Devemos defender a transparência em todos os actos públicos, evitar as situações susceptíveis de potenciais conflitos de interesses e usar com legitimidade a investigação séria dos comportamentos suspeitos e a punição exemplar dos infractores.
Que não se confunda a luta contra a corrupção e outros comportamentos conexos, com a perseguição aos ricos ou a famílias abastadas.
Esta é a arma utilizada para confundir e desencorajar os que têm a missão de materializar as orientações do Partido. Em todas as sociedades de economia de mercado há ricos e eles são bem-vindos desde que suas fortunas sejam realizadas de forma lícita, aceitando a sã concorrência e consequentemente combatendo os monopólios.
Os ricos são bem-vindos se produzirem bens e serviços, gerarem emprego e contribuírem com os impostos para que o Estado possa ir retirando do limiar da pobreza um número cada vez maior de cidadãos e se amplie e fortaleça a classe média do país.
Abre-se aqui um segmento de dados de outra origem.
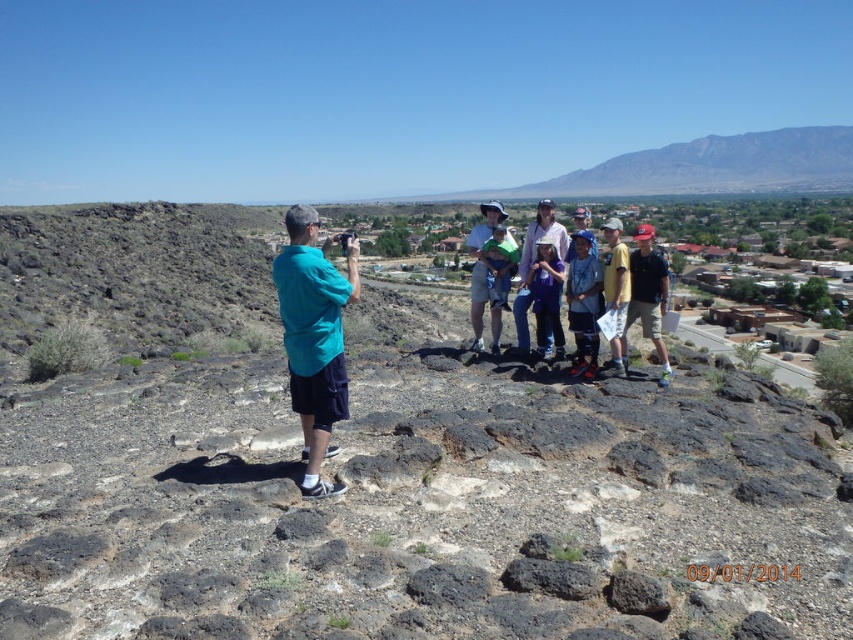 Can you confirm if green fabric shirt at center is thinner than purple cotton shirt at center?

No.

Is point (473, 230) positioned before point (515, 320)?

No.

Locate an element on the screen. Image resolution: width=853 pixels, height=640 pixels. green fabric shirt at center is located at coordinates (483, 276).

Who is shorter, matte blue shirt at right or green fabric shirt at center?

With less height is matte blue shirt at right.

Is matte blue shirt at right closer to camera compared to green fabric shirt at center?

Yes.

Is point (631, 316) behind point (479, 262)?

That is False.

In order to click on matte blue shirt at right in this screenshot , I will do `click(648, 294)`.

Does teal fabric shirt at left have a smaller size compared to green fabric shirt at center?

Yes, teal fabric shirt at left is smaller than green fabric shirt at center.

Who is lower down, teal fabric shirt at left or green fabric shirt at center?

Positioned lower is teal fabric shirt at left.

Locate an element on the screen. This screenshot has width=853, height=640. teal fabric shirt at left is located at coordinates (314, 339). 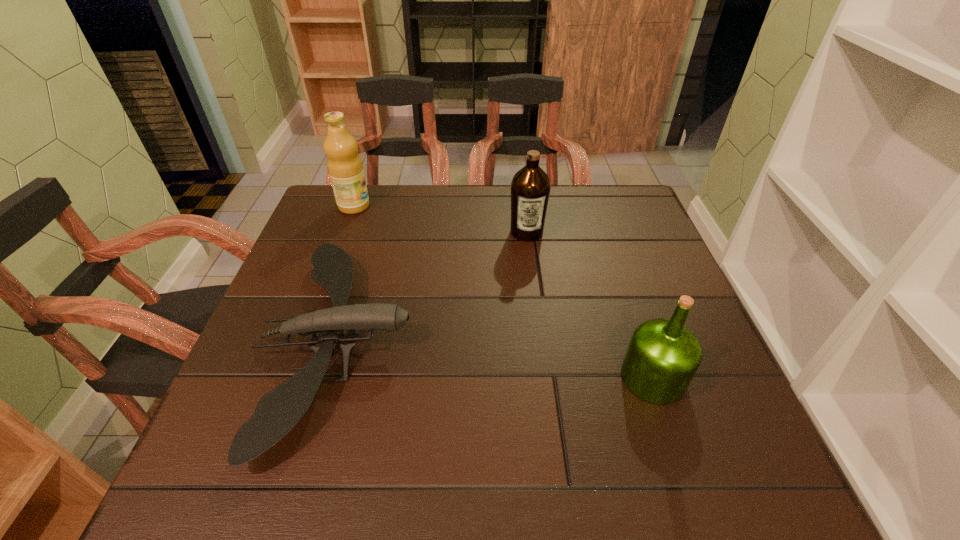 Find the location of a particular element. free space in the image that satisfies the following two spatial constraints: 1. on the back side of the rightmost object; 2. at the head of the drone is located at coordinates (641, 343).

Where is `vacant area that satisfies the following two spatial constraints: 1. on the label of the second object from right to left; 2. on the right side of the rightmost object`? Image resolution: width=960 pixels, height=540 pixels. vacant area that satisfies the following two spatial constraints: 1. on the label of the second object from right to left; 2. on the right side of the rightmost object is located at coordinates (545, 377).

Image resolution: width=960 pixels, height=540 pixels. Identify the location of vacant space that satisfies the following two spatial constraints: 1. on the label of the rightmost olive oil; 2. on the left side of the farthest olive oil. (291, 377). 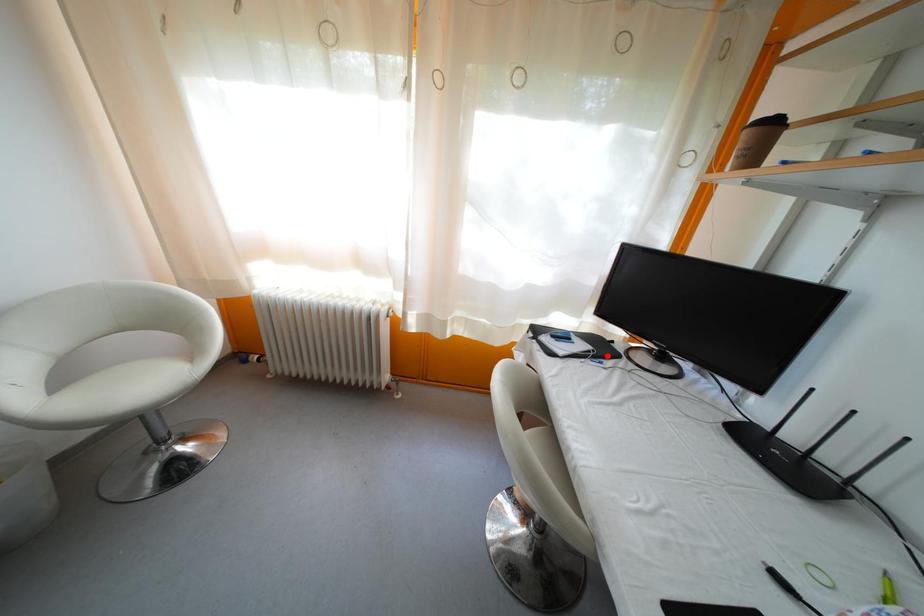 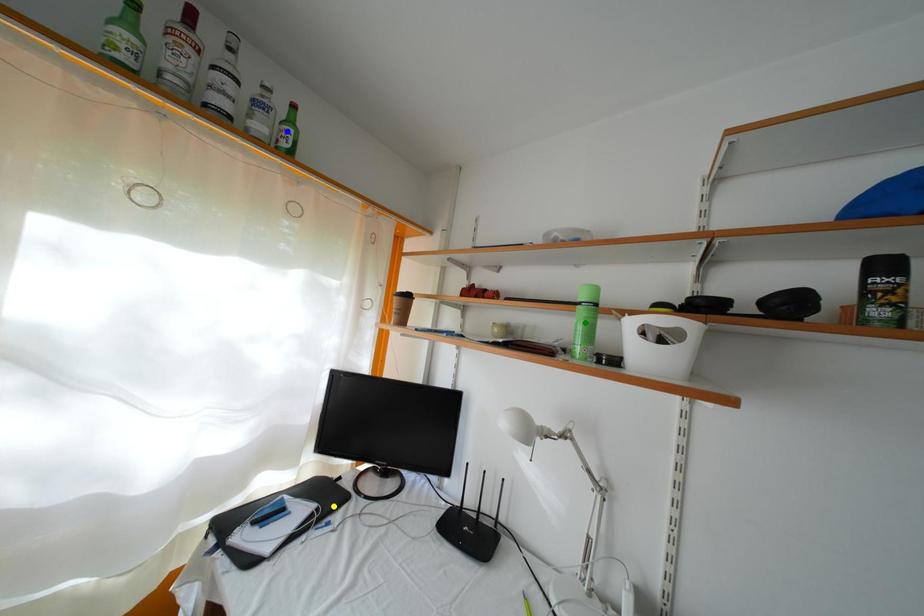 Question: I am providing you with two images of the same scene from different viewpoints. A red point is marked on the first image. You are given multiple points on the second image. Which spot in image 2 lines up with the point in image 1?

Choices:
 (A) yellow point
 (B) green point
 (C) blue point

Answer: (A) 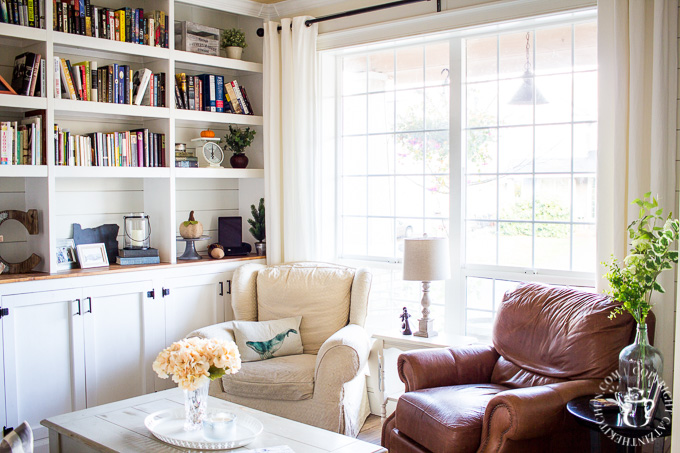 This screenshot has height=453, width=680. What are the coordinates of `pillow` in the screenshot? It's located at (273, 333). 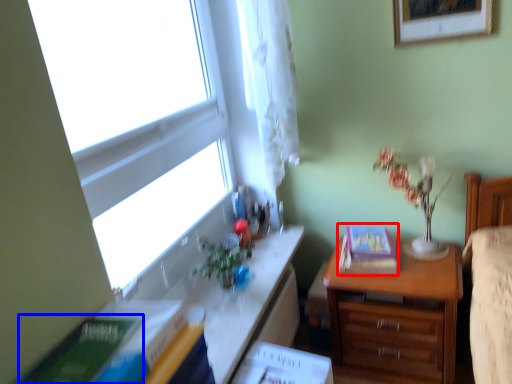 Question: Among these objects, which one is nearest to the camera, paperback book (highlighted by a red box) or paperback book (highlighted by a blue box)?

Choices:
 (A) paperback book
 (B) paperback book

Answer: (B)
Ao realizar este Seminário, o MPLA veio demonstrar que continua coerente com os seus princípios e que não teme aprofundar temas delicados, desde que da análise e discussão das suas premissas resultem soluções favoráveis aos interesses mais legítimos do povo angolano.
Acreditamos que este debate continuará a nível da sociedade civil, não para julgar alguém, mas para contribuir com subsídios seus, nem sempre completa e claramente identificados por nós, MPLA, mas que podem vir a ser de grande utilidade nesta luta que é de todos nós.
Nessa medida, foram de grande importância as conclusões a que chegamos e espero que daqui para a frente possamos todos agir em conformidade e dar um combate sem tréguas aos males da nossa sociedade que afectam a nossa economia e o bem-estar dos nossos cidadãos.
Estamos de acordo que é necessário um clima de estabilidade política e social e que nem tudo pode ser feito num dia e de forma radical, mas sabemos também que as expectativas dos cidadãos são elevadas e não podem continuar a ser defraudadas.
Não podemos adiar por muito mais tempo a tomada das medidas necessárias para “melhorar o que está bem e corrigir o que está mal”. O próprio Comité Central do nosso Partido, no seu último comunicado público, nos pede celeridade na implementação das medidas que visam alcançar a estabilidade macroeconómica, relançar a economia e mitigar os problemas sociais mais prementes.
De facto, só unidos e determinados poderemos ter esperança de ir minimizando os enormes prejuízos que a corrupção, o nepotismo, o branqueamento de capitais e outros males equivalentes têm até aqui causado a nossa economia, bloqueando ou atrasando o bem-estar e o progresso social do nosso povo e o desenvolvimento harmonioso e sustentável do país.”
Nota: As palavras voam mas os escritos são eternos. Discurso do Presidente da República de Angola e vice-presidente do MPLA, João Lourenço, no encerramento do seminário sobre “Os desafios do combate à corrupção, ao nepotismo e ao branqueamento de capitais”, organizado pelo Grupo Parlamentar do MPLA. Luanda, 13 de Dezembro de 2017.